Q10:Main Contributions (R3) The spatial-aware decoding prompt we introduce for tumor classification offers several advantages over existing methods. First, to reduce the cost of 3D feature processing, we downsample the combined mask image and positional encoding before fusing them into the classification query—whereas most current SOTAs either treat the mask as a separate channel or employ cross-attention, both of which can inflate 3D computation and dilute mask features. Our Spatial-Aware Mask Prompt (SAMP) preserves rich internal and margin details within a densely encoded feature space, as demonstrated by our ablation results in Table 3 and our SOTA comparisons in Table 2. We rigorously validated this approach on both a large internal clinical cohort (6,973 ABUS volumes) and the public ABUS Challenge Cup dataset (100 volumes).
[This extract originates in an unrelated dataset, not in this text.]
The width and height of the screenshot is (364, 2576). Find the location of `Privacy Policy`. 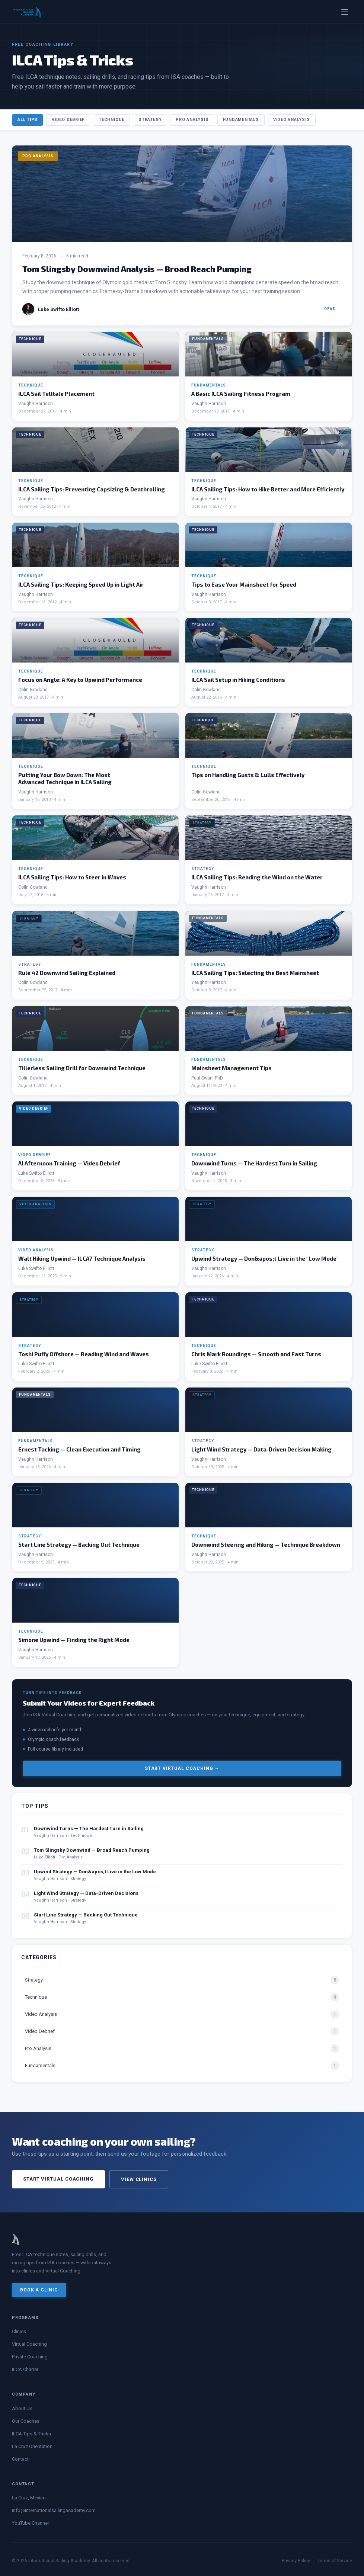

In addition, during the decoding phase, our model focuses more on pixels contributing to classification rather than the entire tumor region, which may enhance explainability.
Meta-Review
Meta-review #1
- Your recommendation
Invite for Rebuttal
- If your recommendation is “Provisional Reject”, then summarize the factors that went into this decision. In case you deviate from the reviewers’ recommendations, explain in detail the reasons why. You do not need to provide a justification for a recommendation of “Provisional Accept” or “Invite for Rebuttal”.
N/A
- After you have reviewed the rebuttal and updated reviews, please provide your recommendation based on all reviews and the authors’ rebuttal.
Accept
- Please justify your recommendation. You may optionally write justifications for ‘accepts’, but are expected to write a justification for ‘rejects’
N/A
Meta-review #2
- After you have reviewed the rebuttal and updated reviews, please provide your recommendation based on all reviews and the authors’ rebuttal.
Accept
- Please justify your recommendation. You may optionally write justifications for ‘accepts’, but are expected to write a justification for ‘rejects’
N/A
Meta-review #3
- After you have reviewed the rebuttal and updated reviews, please provide your recommendation based on all reviews and the authors’ rebuttal.
Accept
- Please justify your recommendation. You may optionally write justifications for ‘accepts’, but are expected to write a justification for ‘rejects’
The paper presented interesting ideas of a hybrid CNN transformer from 3D ABUS data for breast lesion classification. Reviewers agreed with strong validation in both private and public datasets and most concerns were well addressed.